In 2004, ComputerWorld defined the Mosiac Effect as (paraphrased): “How a combination of seemingly innocuous bits of data can create a privacy breach when combined”.

In an statement on the CIO.gov website in early 2010, Vivek Kundra stated: “Individual pieces of data when released independently may not reveal sensitive information but when combined, this “mosaic effect” could be used to derive personal information or information vital to national security.”

The “Mosaic Effect” hit home recently when a friend sent us a link to an online phonebook which aggregates data about people and makes it available via an online search engine.
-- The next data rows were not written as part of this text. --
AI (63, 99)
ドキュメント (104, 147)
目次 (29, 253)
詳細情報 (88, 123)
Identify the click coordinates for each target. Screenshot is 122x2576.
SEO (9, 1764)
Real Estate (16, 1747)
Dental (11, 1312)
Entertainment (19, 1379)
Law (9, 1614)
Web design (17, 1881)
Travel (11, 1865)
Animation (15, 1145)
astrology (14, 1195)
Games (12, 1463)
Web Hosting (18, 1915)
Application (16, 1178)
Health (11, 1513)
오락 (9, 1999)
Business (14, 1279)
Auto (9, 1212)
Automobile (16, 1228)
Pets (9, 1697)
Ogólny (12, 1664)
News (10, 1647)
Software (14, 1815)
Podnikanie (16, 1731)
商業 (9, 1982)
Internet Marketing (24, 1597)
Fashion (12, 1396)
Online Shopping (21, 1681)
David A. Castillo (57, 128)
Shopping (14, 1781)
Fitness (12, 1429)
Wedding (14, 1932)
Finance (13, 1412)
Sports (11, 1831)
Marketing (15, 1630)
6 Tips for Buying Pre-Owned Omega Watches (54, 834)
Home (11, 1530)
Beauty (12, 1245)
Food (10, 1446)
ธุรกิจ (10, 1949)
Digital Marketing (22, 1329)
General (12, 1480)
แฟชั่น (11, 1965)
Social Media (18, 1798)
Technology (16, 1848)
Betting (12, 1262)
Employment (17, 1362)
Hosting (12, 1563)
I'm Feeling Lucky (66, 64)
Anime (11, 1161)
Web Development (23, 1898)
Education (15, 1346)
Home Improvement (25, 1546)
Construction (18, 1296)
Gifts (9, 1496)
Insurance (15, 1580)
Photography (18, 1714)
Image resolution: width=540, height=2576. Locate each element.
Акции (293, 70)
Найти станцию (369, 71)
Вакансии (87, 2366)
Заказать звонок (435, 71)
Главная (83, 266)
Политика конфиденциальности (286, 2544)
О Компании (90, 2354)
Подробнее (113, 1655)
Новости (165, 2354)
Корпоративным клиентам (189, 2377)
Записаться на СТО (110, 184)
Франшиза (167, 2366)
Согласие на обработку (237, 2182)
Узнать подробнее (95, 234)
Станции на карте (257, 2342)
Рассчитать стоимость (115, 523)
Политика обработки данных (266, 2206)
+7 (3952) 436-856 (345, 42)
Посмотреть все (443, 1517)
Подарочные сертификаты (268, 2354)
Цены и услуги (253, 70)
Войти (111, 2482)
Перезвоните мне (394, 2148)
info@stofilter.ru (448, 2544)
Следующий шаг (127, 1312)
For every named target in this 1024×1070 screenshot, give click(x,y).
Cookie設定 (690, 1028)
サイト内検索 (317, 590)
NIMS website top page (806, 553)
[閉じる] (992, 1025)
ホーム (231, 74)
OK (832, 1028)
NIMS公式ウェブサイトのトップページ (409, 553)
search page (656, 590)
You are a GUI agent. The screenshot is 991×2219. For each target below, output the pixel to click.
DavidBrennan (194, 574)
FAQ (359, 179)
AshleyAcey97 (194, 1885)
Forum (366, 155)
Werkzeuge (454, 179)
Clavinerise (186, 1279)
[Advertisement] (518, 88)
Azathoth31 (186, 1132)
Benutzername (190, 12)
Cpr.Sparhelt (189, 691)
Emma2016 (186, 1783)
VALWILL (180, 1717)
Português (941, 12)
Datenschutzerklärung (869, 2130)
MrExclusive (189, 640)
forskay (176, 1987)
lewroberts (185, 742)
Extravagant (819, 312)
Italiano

There are probably dozens of sites now which do this but this particular site provided the following bits of information on my name: address, approximate age, approximate household income, approximate home value, hobbies, other household members, YIKES... Apparently they knew more about me which they were willing to share if I was willing to cough up $36 a year for full access to their database and search capabilities.

I’m not a privacy nut but we’re moving into an age where just about any information you want to find out about a person could be found out with an Internet browser. Data aggregation websites are exploiting this “Mosaic Effect” culling data together from social networks, online auctions, online real estate and tax databases and wherever else they can get grab information about people. Like it or not, sooner or later you won’t have to ask someone “boxers or briefs”, you’ll pay $36 to some random data aggregator and you’ll find out the person’s waist size too.

Until next time...Rich

Comments

Unknown said…
Rich
Great post. It is worth pointing out that in Europe, the legislation re: Personal Data Protection defines "Personal Data" as being anything which can identify an individual or which, if combined with other data likely to come into your possession, would identify an individual.

So the Mosaic effect was anticpated with that legal framing.

Of course, people still screw up all the time!
Anonymous said…
Rich,

An excellent post which touches on many areas/prompts more thoughts:
* Daragh correctly points out the data protection legislation already provides some mechanisms to overcome the mosaic effect
* If there are DQ problems with individual tiles in the mosaic, then you may end up with a picture that is not correct, but may not obviously be so
* If common identifiers are not used consistently, then it is possible that the mosaic ends up being a collection of small mosaics which do not clearly join up
* Publication of large volumes of such data can be misleading due to what is left out (as it may not meet thresholds for significance, or may be too sensitive). The UK government recently published large volumes of expenditure data for government departments, however, analysis of this will be difficult due to the complexity of the overall data sets, a lack of clarity on the completeness of the data and of the accuracy of the data.
* As Henrik Sorenson mentioned in his tweet of your post, it looks to Europeans (and others) as if your post was written on the 1st August 2011, so may have involved some time travel.

It makes me wonder what the world would be like if all this data could be linked up and made meaningful - governments would have an even tougher time behaving the way they currently do and it would make the current Wikileaks disclosures seem like a storm in a teacup by comparison.

Keep up the good work


Julian
Murnane said…
Hey guys, I changed the date format!